### Work item
For each line below that contains the word "voda", make a copy.

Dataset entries

--

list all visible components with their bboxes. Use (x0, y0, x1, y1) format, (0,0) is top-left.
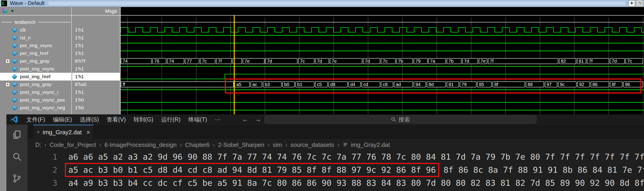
wave-highlight-red-box (225, 78, 642, 94)
signal-name-post_img_vsync[interactable]: post_img_vsync (0, 65, 71, 73)
wave-timeline-header (121, 7, 644, 15)
tab-img-gray2-dat[interactable]: img_Gray2.dat × (34, 125, 94, 139)
bus-segment: 7c (298, 58, 314, 64)
signal-value-post_img_href: 1'h1 (72, 73, 120, 80)
signal-level-line (121, 35, 644, 36)
menu-item-R[interactable]: 运行(R) (157, 114, 184, 124)
menu-item-T[interactable]: 终端(T) (184, 114, 211, 124)
signal-label: post_img_gray (20, 82, 52, 87)
signal-names-panel[interactable]: testbenchclkrst_nper_img_vsyncper_img_hr… (0, 15, 72, 114)
breadcrumb-separator: › (44, 141, 46, 149)
bus-segment: 7d (462, 58, 478, 64)
line-number: 2 (28, 165, 57, 175)
expand-plus-icon[interactable]: + (6, 82, 10, 87)
menu-item-G[interactable]: 转到(G) (130, 114, 157, 124)
signal-name-rst_n[interactable]: rst_n (0, 34, 71, 42)
breadcrumb-separator: › (268, 141, 270, 149)
titlebar-grip-handle[interactable] (48, 2, 625, 5)
signal-name-post_img_vsync_neg[interactable]: post_img_vsync_neg (0, 104, 71, 112)
breadcrumb-item[interactable]: Chapter6 (185, 141, 210, 149)
signal-name-per_img_gray[interactable]: +per_img_gray (0, 57, 71, 65)
expand-plus-icon[interactable]: + (6, 59, 10, 63)
signal-value-clk: 1'h1 (72, 26, 120, 34)
breadcrumb-separator: › (337, 141, 340, 149)
wave-window-titlebar[interactable]: Wave - Default + ◳ (0, 0, 644, 7)
signal-name-per_img_href[interactable]: per_img_href (0, 49, 71, 57)
bus-segment: 7e (243, 58, 264, 64)
explorer-icon[interactable] (7, 126, 27, 144)
signal-diamond-icon (12, 35, 17, 40)
menu-item-V[interactable]: 查看(V) (103, 114, 130, 124)
signal-name-per_img_vsync[interactable]: per_img_vsync (0, 42, 71, 49)
signal-values-panel[interactable]: 1'h11'h11'h11'h18'h7f1'h11'h18'ha51'h11'… (72, 15, 120, 114)
bus-segment: 7a (428, 58, 446, 64)
signal-label: per_img_vsync (20, 43, 52, 48)
bus-segment: 7f (216, 58, 232, 64)
breadcrumb: D:›Code_for_Project›6-ImageProcessing_de… (28, 139, 644, 150)
breadcrumb-item[interactable]: 6-ImageProcessing_design (104, 141, 177, 149)
wave-add-button[interactable]: + (628, 0, 635, 7)
search-icon (391, 117, 396, 122)
signal-value-testbench (72, 18, 120, 26)
wave-column-header: Msgs (0, 7, 644, 15)
menu-item-S[interactable]: 选择(S) (76, 114, 103, 124)
signal-group-icon[interactable] (2, 8, 10, 14)
editor-content[interactable]: 1a6 a6 a5 a2 a3 a2 9d 96 90 88 7f 7a 77 … (28, 150, 644, 191)
wave-per_img_href (121, 49, 644, 57)
bus-segment: 7b (447, 58, 462, 64)
wave-undock-icon[interactable]: ◳ (636, 0, 643, 7)
wave-post_img_vsync (121, 65, 644, 73)
chevron-down-icon[interactable] (11, 10, 14, 12)
signal-name-post_img_href[interactable]: post_img_href (0, 73, 71, 80)
time-cursor[interactable] (234, 15, 235, 114)
signal-name-post_img_vsync_r[interactable]: post_img_vsync_r (0, 88, 71, 96)
bus-segment: 7c (381, 58, 396, 64)
signal-name-post_img_gray[interactable]: +post_img_gray (0, 80, 71, 88)
msgs-column-header[interactable]: Msgs (72, 7, 120, 15)
forward-arrow-icon[interactable]: → (255, 116, 261, 123)
menu-item-F[interactable]: 文件(F) (22, 114, 49, 124)
breadcrumb-item[interactable]: source_datasets (290, 141, 334, 149)
code-line-2: 2a5 ac b3 b0 b1 c5 d8 d4 cd c8 ad 94 8d … (28, 163, 644, 176)
breadcrumb-separator: › (180, 141, 182, 149)
signal-value-per_img_href: 1'h1 (72, 49, 120, 57)
breadcrumb-item[interactable]: D: (35, 141, 41, 149)
search-sidebar-icon[interactable] (7, 147, 27, 166)
signal-diamond-icon (12, 89, 17, 95)
signal-value-rst_n: 1'h1 (72, 34, 120, 42)
group-label: testbench (15, 19, 36, 25)
bus-segment: 7b (396, 58, 413, 64)
signal-diamond-icon (12, 27, 17, 33)
signal-diamond-icon (12, 43, 17, 48)
source-control-icon[interactable] (7, 169, 27, 188)
breadcrumb-item[interactable]: sim (273, 141, 282, 149)
breadcrumb-item[interactable]: Code_for_Project (50, 141, 96, 149)
waveform-panel[interactable]: 747674777c7f7e7d7c7d7e7d7c7b797a7b7d7e7f… (121, 15, 644, 114)
wave-post_img_vsync_neg (121, 104, 644, 112)
back-arrow-icon[interactable]: ← (242, 116, 248, 123)
signal-names-header[interactable] (0, 7, 72, 15)
signal-name-post_img_vsync_pos[interactable]: post_img_vsync_pos (0, 96, 71, 104)
signal-name-testbench[interactable]: testbench (0, 18, 71, 26)
menu-item-[interactable]: ··· (211, 114, 224, 124)
wave-body: testbenchclkrst_nper_img_vsyncper_img_hr… (0, 15, 644, 114)
breadcrumb-file[interactable]: img_Gray2.dat (343, 141, 390, 149)
vscode-titlebar[interactable]: 文件(F)编辑(E)选择(S)查看(V)转到(G)运行(R)终端(T)··· ←… (6, 114, 644, 125)
editor-group: img_Gray2.dat × D:›Code_for_Project›6-Im… (28, 125, 644, 191)
bus-segment: 7c (200, 58, 216, 64)
signal-name-clk[interactable]: clk (0, 26, 71, 34)
red-boxed-hex-values: a5 ac b3 b0 b1 c5 d8 d4 cd c8 ad 94 8d 8… (65, 163, 439, 177)
close-icon[interactable]: × (86, 129, 90, 136)
search-input[interactable]: 搜索 (264, 115, 536, 124)
vscode-window: 文件(F)编辑(E)选择(S)查看(V)转到(G)运行(R)终端(T)··· ←… (6, 114, 644, 191)
signal-diamond-icon (12, 105, 17, 111)
signal-diamond-icon (12, 66, 17, 72)
breadcrumb-item[interactable]: 2-Sobel_Sharpen (218, 141, 264, 149)
code-line-3: 3a4 a9 b3 b3 b4 cc dc cf c5 be a5 91 8a … (28, 176, 644, 190)
bus-segment: 79 (414, 58, 428, 64)
signal-level-line (121, 110, 644, 111)
bus-segment: 82 (559, 58, 576, 64)
tab-bar[interactable]: img_Gray2.dat × (28, 125, 644, 139)
menu-item-E[interactable]: 编辑(E) (49, 114, 76, 124)
signal-level-line (121, 66, 644, 67)
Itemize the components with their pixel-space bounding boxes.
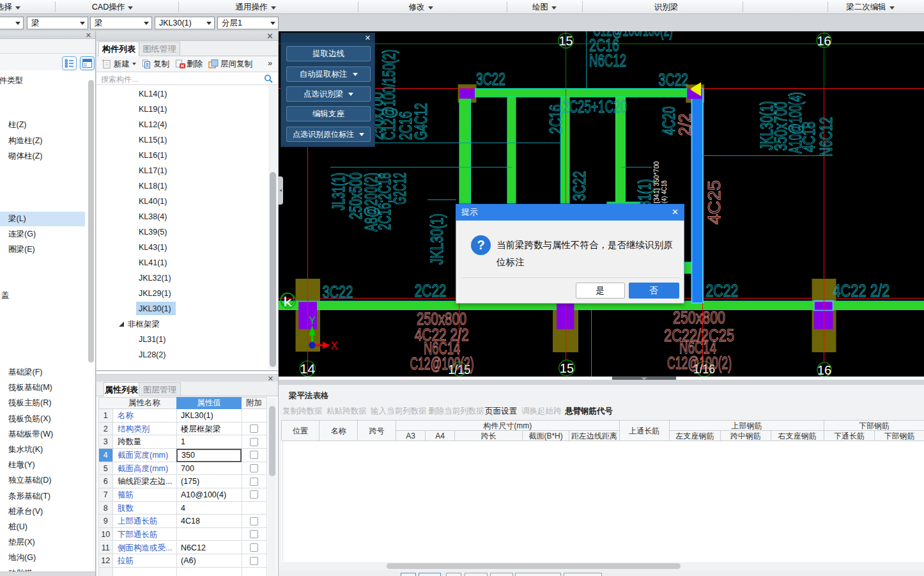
- svg-text:Y: Y: [309, 315, 316, 326]
- svg-text:14: 14: [300, 361, 315, 376]
- svg-text:k: k: [284, 294, 293, 309]
- svg-text:G4C12: G4C12: [412, 103, 431, 140]
- svg-text:3C22: 3C22: [570, 171, 589, 201]
- svg-text:2/2: 2/2: [675, 114, 695, 136]
- svg-text:15: 15: [559, 33, 573, 48]
- svg-text:4C25: 4C25: [705, 180, 724, 224]
- svg-text:2C25+1C20: 2C25+1C20: [562, 97, 627, 116]
- svg-text:2C22: 2C22: [705, 281, 738, 300]
- svg-text:X: X: [331, 340, 338, 351]
- svg-text:C12@100(2): C12@100(2): [667, 354, 732, 373]
- svg-text:(4) 4C18: (4) 4C18: [660, 180, 668, 203]
- svg-text:3C22: 3C22: [322, 283, 353, 302]
- svg-text:N6C12: N6C12: [817, 117, 836, 157]
- svg-text:JKL30(1): JKL30(1): [427, 214, 447, 265]
- svg-text:4C18: 4C18: [799, 121, 819, 152]
- svg-text:16: 16: [817, 33, 831, 48]
- svg-text:[341] 350*700: [341] 350*700: [652, 161, 660, 203]
- svg-text:2C22: 2C22: [415, 281, 447, 300]
- svg-text:16: 16: [817, 362, 831, 377]
- svg-text:N6C12: N6C12: [589, 51, 626, 70]
- svg-text:250x800: 250x800: [673, 308, 725, 327]
- svg-text:3C22: 3C22: [659, 70, 689, 90]
- svg-text:G2C12: G2C12: [390, 173, 410, 205]
- svg-text:15: 15: [560, 361, 574, 375]
- svg-text:3C22: 3C22: [476, 70, 505, 89]
- svg-text:2C16: 2C16: [546, 104, 566, 134]
- svg-text:JL31(1): JL31(1): [329, 173, 348, 210]
- svg-text:4C22 2/2: 4C22 2/2: [833, 281, 889, 300]
- svg-text:C12@100(2): C12@100(2): [410, 354, 474, 373]
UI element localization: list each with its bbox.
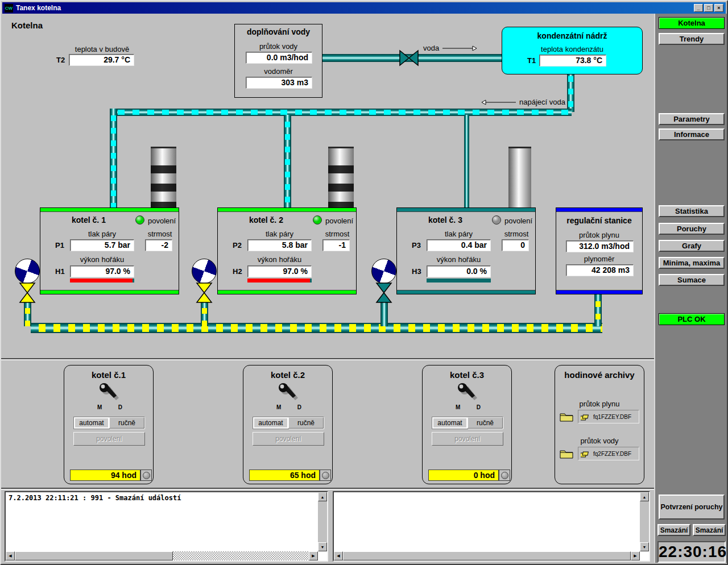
ack-fault-button[interactable]: Potvrzení poruchy — [659, 495, 725, 520]
station-top-bar — [556, 208, 642, 212]
folder-icon[interactable] — [560, 448, 573, 459]
boiler3-hours: 0 hod — [428, 470, 499, 481]
gas-flow-value: 312.0 m3/hod — [566, 240, 634, 252]
boiler1-enable-indicator — [135, 215, 144, 225]
mode-switch-icon[interactable] — [275, 381, 301, 405]
boiler2-power-label: výkon hořáku — [247, 255, 312, 264]
switch-positions: M D — [456, 404, 481, 410]
automat-button[interactable]: automat — [253, 417, 288, 429]
boiler2-enable-indicator — [313, 215, 322, 225]
voda-label: voda — [423, 44, 439, 52]
sidebar-item-statistika[interactable]: Statistika — [659, 205, 725, 217]
sidebar-item-grafy[interactable]: Grafy — [659, 240, 725, 252]
panel2-title: kotel č.2 — [243, 370, 332, 380]
scroll-up-icon[interactable]: ▲ — [640, 492, 649, 501]
switch-pos-m: M — [97, 404, 102, 410]
boiler1-bottom-bar — [40, 290, 179, 294]
water-archive-field[interactable]: fq2FZZEY.DBF — [578, 447, 639, 460]
boiler2-enable-label: povolení — [325, 217, 353, 225]
scrollbar-track[interactable] — [173, 551, 309, 560]
event-log-hscrollbar[interactable]: ◀ ▶ — [6, 551, 318, 560]
scroll-down-icon[interactable]: ▼ — [318, 542, 327, 551]
rucne-button[interactable]: ručně — [109, 417, 144, 429]
boiler3-box: kotel č. 3 povolení tlak páry strmost P3… — [396, 207, 536, 294]
switch-pos-m: M — [276, 404, 281, 410]
water-flow-value: 0.0 m3/hod — [246, 52, 312, 64]
automat-button[interactable]: automat — [432, 417, 468, 429]
feedwater-header-pipe — [110, 109, 572, 116]
alarm-log-list[interactable]: ▲ ▼ ◀ ▶ — [333, 491, 650, 562]
scroll-left-icon[interactable]: ◀ — [334, 551, 343, 560]
povoleni-button[interactable]: povolení — [432, 432, 503, 446]
alarm-log-hscrollbar[interactable]: ◀ ▶ — [334, 551, 640, 560]
rucne-button[interactable]: ručně — [468, 417, 503, 429]
povoleni-button[interactable]: povolení — [253, 432, 324, 446]
sidebar-item-informace[interactable]: Informace — [659, 128, 725, 140]
plc-status-badge: PLC OK — [659, 313, 725, 325]
condensate-temp-label: teplota kondenzátu — [502, 45, 642, 53]
boiler1-control-panel: kotel č.1 M D automat ručně povolení 94 … — [64, 365, 154, 484]
sidebar-item-trendy[interactable]: Trendy — [659, 33, 725, 45]
scroll-right-icon[interactable]: ▶ — [309, 551, 318, 560]
event-log-list[interactable]: 7.2.2013 22:11:21 : 991 - Smazání událos… — [5, 491, 328, 562]
boiler2-pressure-label: tlak páry — [247, 230, 312, 238]
napajeci-voda-label: napájecí voda — [519, 98, 565, 106]
water-meter-value: 303 m3 — [246, 77, 312, 89]
event-log-vscrollbar[interactable]: ▲ ▼ — [318, 492, 327, 551]
boiler1-power-value: 97.0 % — [70, 265, 134, 277]
maximize-button[interactable]: □ — [704, 4, 713, 12]
scroll-right-icon[interactable]: ▶ — [631, 551, 640, 560]
scrollbar-thumb[interactable] — [343, 551, 631, 560]
boiler1-slope-value: -2 — [145, 239, 172, 251]
gas-flow-label: průtok plynu — [556, 231, 642, 239]
burner1-symbol — [15, 259, 40, 284]
burner2-symbol — [192, 259, 217, 284]
boiler1-hours: 94 hod — [70, 470, 140, 481]
folder-icon[interactable] — [560, 412, 573, 422]
automat-button[interactable]: automat — [74, 417, 109, 429]
scroll-down-icon[interactable]: ▼ — [640, 542, 649, 551]
building-temp-tag: T2 — [56, 56, 65, 64]
close-button[interactable]: × — [714, 4, 723, 12]
burner2-gas-pipe — [201, 301, 208, 326]
dbf-file-icon — [581, 413, 590, 421]
boiler2-pressure-tag: P2 — [233, 241, 242, 250]
mode-switch-icon[interactable] — [96, 381, 122, 405]
rucne-button[interactable]: ručně — [288, 417, 324, 429]
switch-pos-d: D — [297, 404, 301, 410]
sidebar-item-kotelna[interactable]: Kotelna — [659, 17, 725, 29]
sidebar-item-minima-maxima[interactable]: Minima, maxima — [659, 257, 725, 269]
alarm-log-vscrollbar[interactable]: ▲ ▼ — [640, 492, 649, 551]
panel1-title: kotel č.1 — [64, 370, 153, 380]
boiler2-pressure-value: 5.8 bar — [247, 239, 312, 251]
mode-switch-icon[interactable] — [454, 381, 481, 405]
minimize-button[interactable]: _ — [694, 4, 703, 12]
clear-events-button[interactable]: Smazání — [657, 524, 690, 536]
feedwater-flow-label: napájecí voda — [481, 98, 565, 106]
gas-main-pipe — [31, 323, 602, 333]
sidebar-item-sumace[interactable]: Sumace — [659, 274, 725, 286]
condensate-tank-title: kondenzátní nádrž — [502, 31, 642, 40]
scroll-left-icon[interactable]: ◀ — [6, 551, 15, 560]
burner1-valve — [19, 282, 36, 304]
station-gas-pipe — [594, 294, 602, 326]
switch-pos-d: D — [118, 404, 122, 410]
water-refill-title: doplňování vody — [235, 27, 322, 36]
boiler1-title: kotel č. 1 — [72, 215, 106, 225]
boiler1-pressure-tag: P1 — [55, 241, 64, 250]
app-icon: CW — [5, 4, 13, 13]
sidebar-item-parametry[interactable]: Parametry — [659, 113, 725, 125]
sidebar-item-poruchy[interactable]: Poruchy — [659, 223, 725, 235]
gas-archive-field[interactable]: fq1FZZEY.DBF — [578, 410, 639, 423]
system-clock: 22:30:16 — [657, 541, 726, 563]
water-valve — [399, 49, 419, 67]
scrollbar-thumb[interactable] — [15, 551, 173, 560]
condensate-temp-value: 73.8 °C — [539, 55, 606, 67]
boiler3-control-panel: kotel č.3 M D automat ručně povolení 0 h… — [422, 365, 512, 484]
povoleni-button[interactable]: povolení — [73, 432, 145, 446]
boiler3-pressure-value: 0.4 bar — [427, 239, 491, 251]
clear-alarms-button[interactable]: Smazání — [693, 524, 726, 536]
condensate-temp-tag: T1 — [527, 56, 536, 65]
scroll-up-icon[interactable]: ▲ — [318, 492, 327, 501]
boiler3-slope-value: 0 — [502, 239, 529, 251]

--

### Answer space
voda-label: voda — [423, 44, 439, 52]
napajeci-voda-label: napájecí voda — [519, 98, 565, 106]
feedwater-flow-label: napájecí voda — [481, 98, 565, 106]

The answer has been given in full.